Subiu para 34 na tarde deste sábado, 26, o número de mortos no desastre do rompimento da barragem da Mina Córrego do Feijão, da Vale, em Brumadinho (MG). Conforme o governo de Minas Gerais, 296 pessoas estão desaparecidas, das quais 166 funcionários da mineradora e 130 terceirizados. Outras 176 foram resgatadas com vida na região (veja abaixo lista) e 23 estão hospitalizadas. A mineradora divulgou uma lista com os nomes das pessoas não localizadas até agora.

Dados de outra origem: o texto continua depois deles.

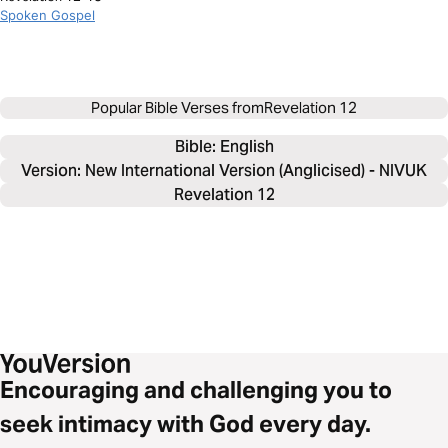
Spoken Gospel
Popular Bible Verses from
Revelation 12
Bible: 
English
Version: New International Version (Anglicised) - NIVUK
Revelation 12
Encouraging and challenging you to
seek intimacy with God every day.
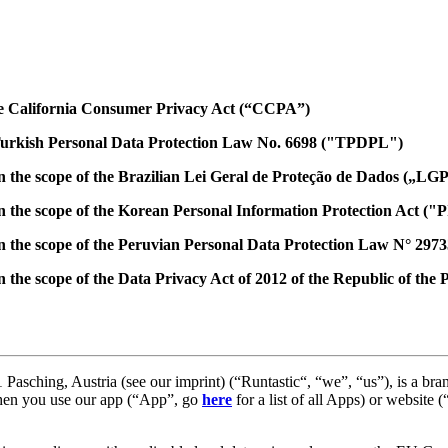
the California Consumer Privacy Act (“CCPA”)
 Turkish Personal Data Protection Law No. 6698 ("TPDPL")
in the scope of the Brazilian Lei Geral de Proteção de Dados („LG
in the scope of the Korean Personal Information Protection Act ("
 in the scope of the Peruvian Personal Data Protection Law N° 29
n the scope of the Data Privacy Act of 2012 of the Republic of the 
asching, Austria (see our imprint) (“Runtastic“, “we”, “us”), is a br
when you use our app (“App”, go
here
for a list of all Apps) or website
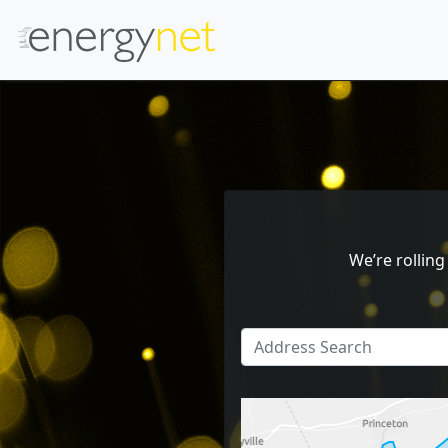
We’re rollin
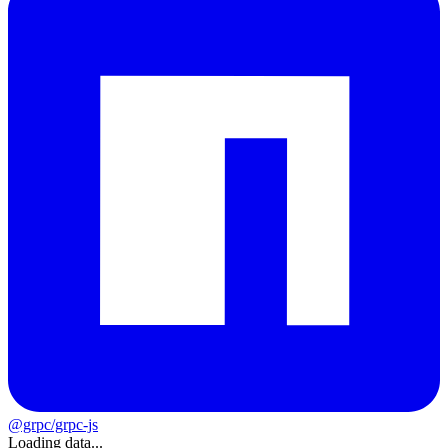
@grpc/grpc-js
Loading data...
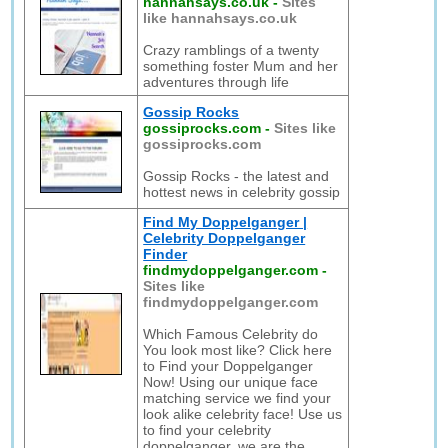
hannahsays.co.uk
-
Sites
like hannahsays.co.uk
Crazy ramblings of a twenty
something foster Mum and her
adventures through life
Gossip Rocks
gossiprocks.com
-
Sites like
gossiprocks.com
Gossip Rocks - the latest and
hottest news in celebrity gossip
Find My Doppelganger |
Celebrity Doppelganger
Finder
findmydoppelganger.com
-
Sites like
findmydoppelganger.com
Which Famous Celebrity do
You look most like? Click here
to Find your Doppelganger
Now! Using our unique face
matching service we find your
look alike celebrity face! Use us
to find your celebrity
doppelganger, we are the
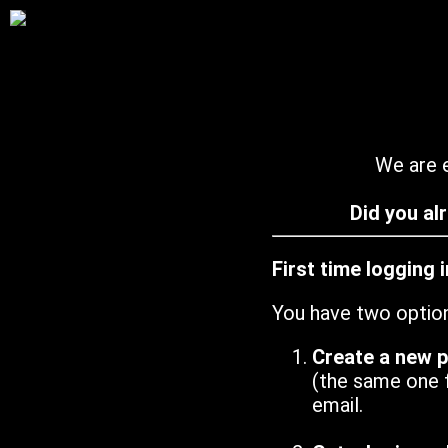
We are e
Did you al
First time logging 
You have two optio
Create a new 
(the same one 
email.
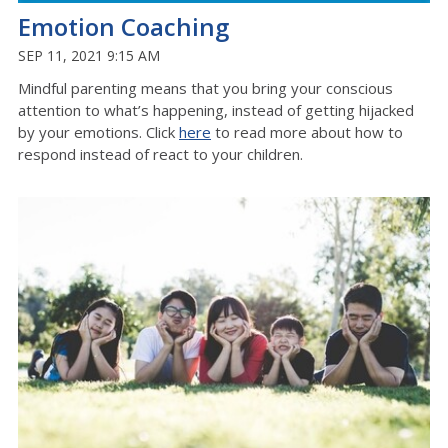
Emotion Coaching
SEP 11, 2021 9:15 AM
Mindful parenting means that you bring your conscious
attention to what’s happening, instead of getting hijacked
by your emotions. Click
here
to read more about how to
respond instead of react to your children.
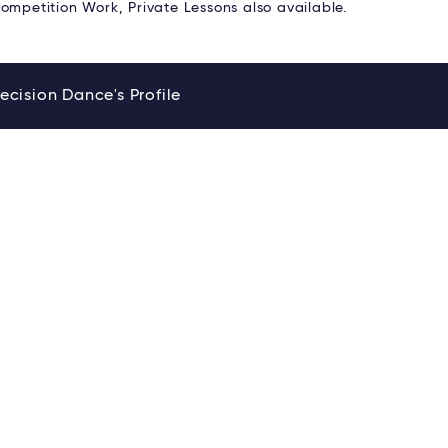
ompetition Work, Private Lessons also available.
ecision Dance's Profile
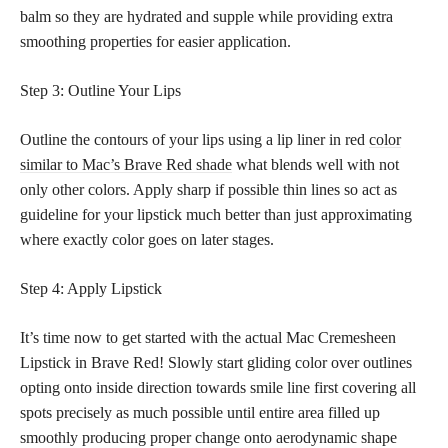
balm so they are hydrated and supple while providing extra
smoothing properties for easier application.
Step 3: Outline Your Lips
Outline the contours of your lips using a lip liner in red
color
similar to Mac’s Brave Red shade
what blends well with not
only other colors. Apply sharp if possible thin lines so act as
guideline for your lipstick much better than just approximating
where exactly color goes on later stages.
Step 4: Apply Lipstick
It’s time now to get started with the actual Mac Cremesheen
Lipstick in Brave Red! Slowly start gliding color over outlines
opting onto inside direction towards smile line first covering all
spots precisely as much possible until entire area filled up
smoothly producing proper change onto aerodynamic shape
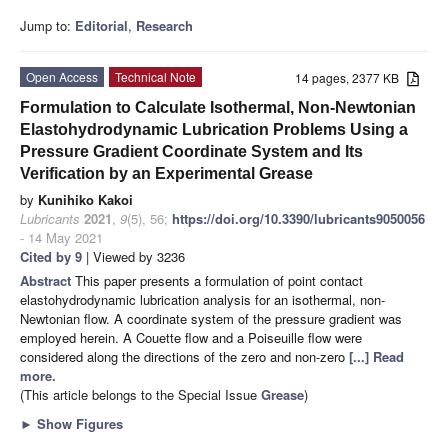
Jump to:
Editorial
,
Research
Open Access
Technical Note
14 pages, 2377 KB
Formulation to Calculate Isothermal, Non-Newtonian
Elastohydrodynamic Lubrication Problems Using a
Pressure Gradient Coordinate System and Its
Verification by an Experimental Grease
by
Kunihiko Kakoi
Lubricants
2021
,
9
(5), 56;
https://doi.org/10.3390/lubricants9050056
- 14 May 2021
Cited by 9
| Viewed by 3236
Abstract
This paper presents a formulation of point contact
elastohydrodynamic lubrication analysis for an isothermal, non-
Newtonian flow. A coordinate system of the pressure gradient was
employed herein. A Couette flow and a Poiseuille flow were
considered along the directions of the zero and non-zero
[...] Read
more.
(This article belongs to the Special Issue
Grease
)
►
Show Figures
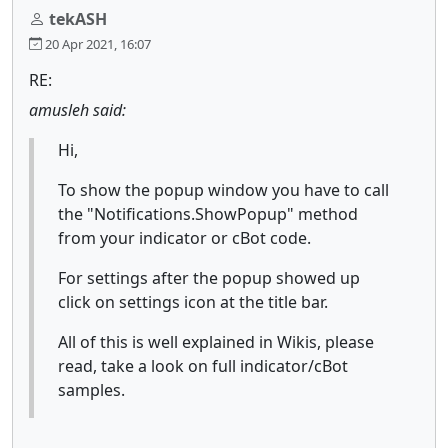
tekASH
20 Apr 2021, 16:07
RE:
amusleh said:
Hi,
To show the popup window you have to call
the "Notifications.ShowPopup" method
from your indicator or cBot code.
For settings after the popup showed up
click on settings icon at the title bar.
All of this is well explained in Wikis, please
read, take a look on full indicator/cBot
samples.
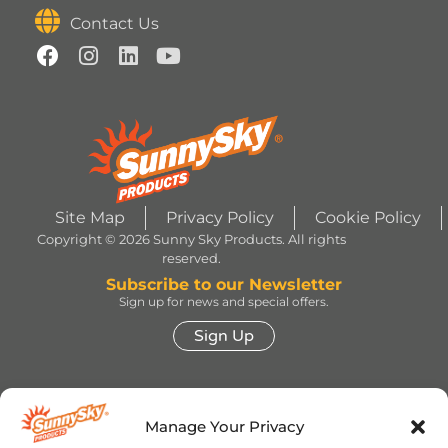
Contact Us
Site Map
Privacy Policy
Cookie Policy
Copyright © 2026 Sunny Sky Products. All rights
reserved.
Subscribe to our Newsletter
Sign up for news and special offers.
Sign Up
HERSHEY’S, COOKIES ‘N’ CREME, YORK,
TWIZZLERS, HEATH and ALMOND JOY trademarks
Manage Your Privacy
and trade dress are used under license. | ROLO®
trademark and trade dress are used under license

Segundo os bombeiros, que mantiveram as buscas durante a madrugada, entre 100 e 150 desparecidos estavam na área administrativa da mineradora atingida pelos rejeitos de minério de ferro, cerca de 30 estavam na região da Vila Vér, 35 pessoas estavam na pousada Nova Estância, que foi destruída, e de 100 a 140 pessoas estavam na região do Parque das Cachoeiras.

As equipes de busca foram reforçadas na manhã de hoje e conta com 144 bombeiros e 14 helicópteros, dos quais cinco são do Corpo de Bombeiros de Minas Gerais, quatro são da Polícia Militar mineira, dois da Polícia Civil, um da Força Aérea Brasileira e um do Corpo de Bombeiros do Rio de Janeiro. Os bombeiros do Rio também participam das buscas com 42 homens.

O governador de Minas Gerais, Romeu Zema (Novo), decretou luto oficial de três dias no estado e o presidente Jair Bolsonaro assinou um decreto que cria o Conselho Ministerial de Supervisão de Respostas a Desastre e o Comitê de Gestão e Avaliação de Respostas a Desastre. Bolsonaro embarcou na manhã deste sábado para Belo Horizonte, onde ele e Zema se encontrarão para sobrevoar juntos a região afetada.

O conselho criado pelo presidente vai incluir os ministros da Casa Civil, Onyx Lorenzoni, que o coordenará, da Defesa, general Fernando Azevedo e Silva; da Cidadania, Osmar Terra; da Saúde, Luiz Henrique Mandetta; de Minas e Energia, Bento Albuquerque; do Desenvolvimento Regional, Gustavo Canuto; da Mulher, da Família e dos Direitos Humanos, Damares Alves; do Gabinete de Segurança Institucional da Presidência, general Augusto Heleno; e o advogado-geral da União, André Luiz de Almeida Mendonça.

Canuto e Albuquerque, além do ministro do Meio Ambiente, Ricardo Salles, foram a Brumadinho na noite desta sexta-feira.

O comitê instituído pelo presidente, que se reunirá semanalmente durante seis meses, terá como atribuições “monitorar os procedimentos adotados para solução das demandas da população atingida; acompanhar medidas de recuperação e de reconstrução; coordenar e monitorar a ação dos órgãos e das entidades públicas federais e propor ações a serem realizadas por órgãos e entidades públicas estaduais e municipais; propor estudos ou medidas de aperfeiçoamento legislativo; e apoiar a atuação do Sistema Nacional de Proteção e Defesa Civil”.

O grupo incluir os mesmos ministros que integrarão o conselho e poderá receber também representantes da prefeitura de Brumadinho e do governo de Minas, do Ministério Público Federal e do Ministério Público estadual mineiro, da Defensoria Pública Federal, da Defensoria Pública de Minas Gerais e da Advocacia-Geral do estado, além de governos, MP e defensorias públicas de todos os estados e municípios.


A partir do encerramento das atividades do comitê, um relatório final deve ser apresentado em até sessenta dias.